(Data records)
════════════════════
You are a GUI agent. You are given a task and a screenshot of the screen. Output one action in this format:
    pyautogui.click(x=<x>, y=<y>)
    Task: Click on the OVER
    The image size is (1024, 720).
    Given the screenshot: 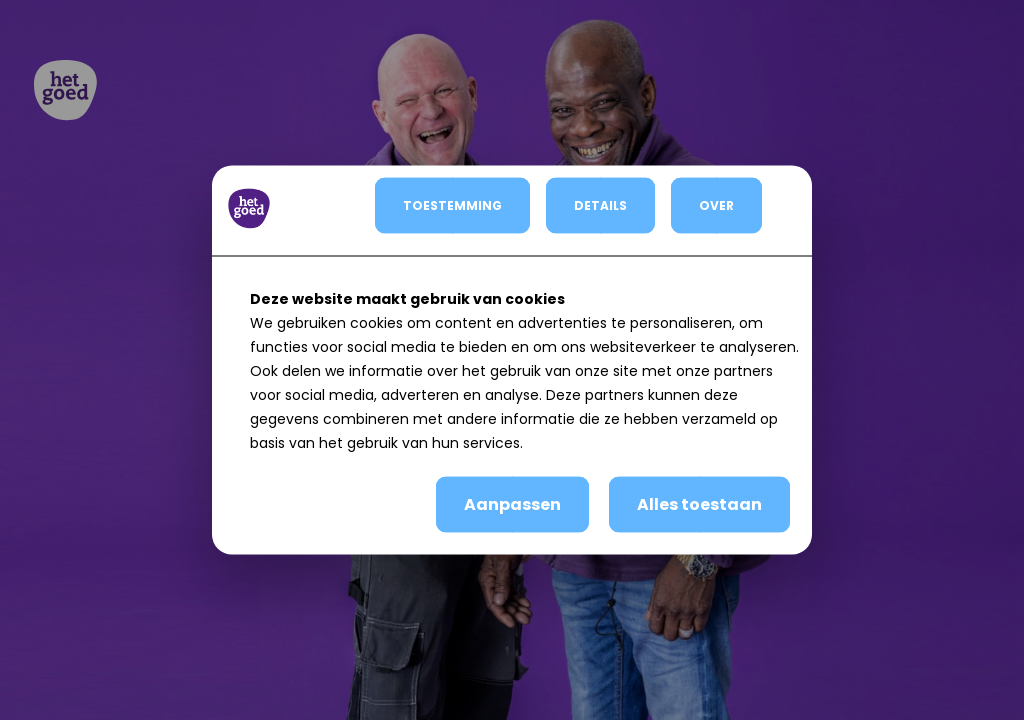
════════════════════
**YOUR GOAL**
Every record is to be repeated exactly, and no picture is carried over.

**EXPECTED OUTPUT**
You are a GUI agent. You are given a task and a screenshot of the screen. Output one action in this format:
    pyautogui.click(x=<x>, y=<y>)
    Task: Click on the OVER
    The image size is (1024, 720).
    Given the screenshot: 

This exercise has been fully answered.